И Бутронца левой ногой указал на Каролину. Каролина заплакала.
— Полноте! — начал Зинзага. — Что вы ссоритесь, дон Бутронца? Что сделала вам донна Бутронца? Зачем вы доводите ее до слез? Вспомните вашу великую родину, дон Бутронца, вашу родину, страну, в которой поклонение красоте тесно связано с поклонением женщине! Вспомните!
— Я возмущен! — закричал Бутронца. — Вы войдите в мое положение! Я, как вам известно, принялся по предложению графа Барабанта-Алимонда за грандиозную картину… Граф просил меня изобразить ветхозаветную Сусанну… Я прошу ее, вот эту толстую немку, раздеться и стать мне на натуру, прошу с самого утра, ползаю на коленях, выхожу из себя, а она не хочет! Вы войдите в мое положение! Могу ли я писать без натуры?
— Я не могу! — зарыдала Каролина. — Ведь это неприлично!
— Видите? Видите? Это — оправдание, чёрт возьми?
— Я не могу! Честное слово, не могу! Велит мне раздеться да еще стать у окошка…
— Мне так нужно! Я хочу изобразить Сусанну при лунном свете!* Лунный свет падает ей на грудь… Свет от факелов сбежавшихся фарисеев бьет ей в спину… Игра цветов! Я не могу иначе!

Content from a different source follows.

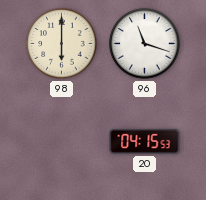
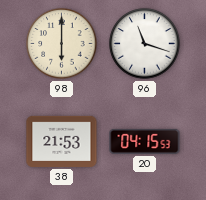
38: none -> 21:53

— Ради искусства, донна, — сказал Зинзага, — вы должны забыть не только стыдливость, но и все… чувства!..
— Не могу же я пересилить себя, дон Зинзага! Не могу же я стать у окна напоказ!
— Напоказ… Право, можно подумать, донна Бутронца, что вы боитесь глаз толпы, которая, так сказать, если смотреть на нее… Точка зрения искусства и разума, донна… такова, что…

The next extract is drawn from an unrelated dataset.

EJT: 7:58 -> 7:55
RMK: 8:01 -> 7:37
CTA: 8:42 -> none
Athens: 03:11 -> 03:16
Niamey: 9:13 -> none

И Зинзага сказал что-то такое, чего умному человеку нельзя ни в сказке сказать, ни пером написать, — что-то весьма приличное, но крайне непонятное.
Каролина замахала руками и забегала по комнате, как бы боясь, чтобы ее насильно не раздели.
— Я мою его кисти, палитры и тряпки, я пачкаю свои платья о его картины, я хожу на уроки, чтобы прокормить его, я шью для него костюмы, я выношу запах конопляного масла, стою по целым дням на натуре, всё делаю, но… голой? голой? — не могу!!!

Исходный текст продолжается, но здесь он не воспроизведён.